The bigger you are the harder you fall, as the saying goes.
"When I read or hear stories about player transfers this summer like nothing has happened, people need to wake up to the enormity of what is happening around us. With over 786,000 infected, nearly 38,000 deaths and large segments of the world in lockdown we need to realise that football cannot operate in a bubble."
Who are the "people" he is talking about here? In my mind he is talking about players, managers, their agents and their unions.
"We have seen some of the biggest clubs in the world such as Barcelona, Bayern Munich and Juventus take steps to reduce their costs... We hope the current discussions between the Premier League, PFA and LMA will result in players and coaches doing their bit for the football eco system."
Let's get to that bit then.
Premier League footballers are being criticised for not taking pay cuts, which is the right of anyone dishing out the criticism. It's a free country.
But Daniel Levy has been strongly criticised for not cutting players' wages, while using the government's furlough scheme and initiating pay cuts to non-playing staff.
That, is both unfair and simplistic.
The reason Levy mentions "Barcelona, Bayern Munich and Juventus" is because the players at those clubs have taken drastic measures to help their lower paid, non-playing colleagues.

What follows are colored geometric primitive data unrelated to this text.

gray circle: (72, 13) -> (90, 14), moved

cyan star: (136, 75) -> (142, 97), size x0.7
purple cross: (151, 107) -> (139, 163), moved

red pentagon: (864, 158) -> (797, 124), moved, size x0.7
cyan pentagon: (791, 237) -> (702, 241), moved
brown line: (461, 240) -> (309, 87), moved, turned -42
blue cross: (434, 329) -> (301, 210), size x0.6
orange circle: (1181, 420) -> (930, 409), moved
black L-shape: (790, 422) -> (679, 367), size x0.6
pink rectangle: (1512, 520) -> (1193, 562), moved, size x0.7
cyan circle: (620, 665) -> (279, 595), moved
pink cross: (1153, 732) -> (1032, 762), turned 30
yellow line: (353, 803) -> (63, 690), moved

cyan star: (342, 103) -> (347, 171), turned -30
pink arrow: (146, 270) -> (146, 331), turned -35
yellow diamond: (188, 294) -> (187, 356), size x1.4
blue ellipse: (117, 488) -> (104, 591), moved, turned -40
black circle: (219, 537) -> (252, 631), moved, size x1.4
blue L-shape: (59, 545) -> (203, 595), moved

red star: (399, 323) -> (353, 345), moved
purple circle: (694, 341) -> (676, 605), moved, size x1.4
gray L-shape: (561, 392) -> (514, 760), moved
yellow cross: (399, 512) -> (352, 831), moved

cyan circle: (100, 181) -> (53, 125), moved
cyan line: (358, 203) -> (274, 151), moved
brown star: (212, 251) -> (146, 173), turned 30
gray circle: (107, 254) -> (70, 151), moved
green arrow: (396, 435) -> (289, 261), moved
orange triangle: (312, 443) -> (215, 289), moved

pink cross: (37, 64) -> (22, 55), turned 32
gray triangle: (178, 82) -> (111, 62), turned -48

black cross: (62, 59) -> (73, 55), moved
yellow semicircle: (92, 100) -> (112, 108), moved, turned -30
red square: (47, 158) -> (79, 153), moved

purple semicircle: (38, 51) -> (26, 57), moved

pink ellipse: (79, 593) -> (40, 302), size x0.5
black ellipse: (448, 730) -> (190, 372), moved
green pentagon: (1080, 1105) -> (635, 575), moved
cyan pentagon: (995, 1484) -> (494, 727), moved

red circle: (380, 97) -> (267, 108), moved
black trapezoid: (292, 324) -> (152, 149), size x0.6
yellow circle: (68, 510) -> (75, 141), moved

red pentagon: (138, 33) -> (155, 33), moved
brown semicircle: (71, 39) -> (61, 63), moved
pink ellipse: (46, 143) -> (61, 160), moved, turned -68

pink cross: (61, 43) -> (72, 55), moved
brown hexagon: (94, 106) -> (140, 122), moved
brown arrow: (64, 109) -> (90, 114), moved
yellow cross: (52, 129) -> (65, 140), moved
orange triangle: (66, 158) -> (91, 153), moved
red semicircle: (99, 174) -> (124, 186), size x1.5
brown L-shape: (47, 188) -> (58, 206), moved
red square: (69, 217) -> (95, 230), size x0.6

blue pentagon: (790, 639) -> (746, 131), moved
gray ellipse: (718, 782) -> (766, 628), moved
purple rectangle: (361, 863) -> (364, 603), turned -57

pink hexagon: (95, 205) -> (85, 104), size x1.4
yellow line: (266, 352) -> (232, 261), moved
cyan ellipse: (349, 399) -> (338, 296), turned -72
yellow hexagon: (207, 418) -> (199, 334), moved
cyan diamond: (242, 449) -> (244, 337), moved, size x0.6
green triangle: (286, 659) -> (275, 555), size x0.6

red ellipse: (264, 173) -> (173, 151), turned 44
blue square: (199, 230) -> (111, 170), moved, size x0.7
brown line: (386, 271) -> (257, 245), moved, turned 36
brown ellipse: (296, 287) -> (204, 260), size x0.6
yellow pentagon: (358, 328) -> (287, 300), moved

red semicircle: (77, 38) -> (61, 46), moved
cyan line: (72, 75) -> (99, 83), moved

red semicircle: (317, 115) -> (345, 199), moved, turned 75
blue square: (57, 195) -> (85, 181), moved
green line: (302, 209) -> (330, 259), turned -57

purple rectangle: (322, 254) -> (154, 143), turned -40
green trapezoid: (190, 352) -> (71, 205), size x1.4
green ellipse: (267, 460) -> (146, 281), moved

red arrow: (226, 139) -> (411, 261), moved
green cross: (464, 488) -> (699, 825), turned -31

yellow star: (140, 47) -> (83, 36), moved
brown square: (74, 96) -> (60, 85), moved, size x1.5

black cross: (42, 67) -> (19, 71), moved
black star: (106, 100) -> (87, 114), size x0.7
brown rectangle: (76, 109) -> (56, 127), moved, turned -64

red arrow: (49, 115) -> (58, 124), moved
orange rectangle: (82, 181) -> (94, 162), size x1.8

Barca players have taken a staggering 70% drop in wages, Juventus players and first-team staff have delayed wages for four months and Bayern Munich's squad have cut their pay by 20%.
What about Premier League clubs? So far, nothing. But that is not completely their fault.
Just 24 hours prior to Levy's statement about the action Tottenham had taken, Gordon Taylor, chief executive of the Professional Footballers' Association, said he would not be supporting plans for a wage cut at the Friday meeting that the Spurs chairman makes reference to.
The PFA wouldn't sanction Championship sides Leeds United and Birmingham City's wage-cutting measures but the clubs decided to go ahead anyway.
Why are clubs so scared? Here's why - they're right to be.
Any player under contract who has a wage cut imposed on him or her without consent, then has the right to cancel their contract.
So if Daniel Levy had enacted the 20% on players as well, Harry Kane could join Manchester United on a free transfer along with every other contracted Spurs player.
That could potentially lead to far greater financial ruin, eliminating any chance of saving the jobs of the 550 employees now earning 20% less than they were before.
Daniel Levy's statement really was that - he was making a statement.
His point, like it or not, is that football as we knew it is over. The situation hasn't emerged fully, but it will, and the sport has to get ready for it.
Gordon Taylor's outspoken, brazen attitude about being against footballers taking a pay cut, I believe, was the clincher for Levy to bite the bullet and reveal the action he had already taken, in the hope it could be used in the negotiations.
How can millionaire Premier League footballers not agree to a major reduction in wages when the office staff, cleaners and caterers at their training ground already have?
I do not think for one minute that footballers would baulk at the idea, no way. But Premier League wages at the top end have reached such an inflated level that if what Levy envisages in terms of reduced turnover does play out, the necessary cut will be huge.
Again using Harry Kane as an example, if he takes a 20% reduction then Spurs are paying him £1m a month instead of £1.25m.
There's a good chance that will be nowhere near enough to ensure the club's survival.
If, and it's a big if, Levy really was doing what he could to send out a message of what needs to be done he made one crucial error.
He'll still be getting paid more than £250,000 per month while Tottenham "work together to ensure the impact of this crisis does not undermine the future stability of the club."
Daniel Levy is not one of the staff, he's one of the footballers.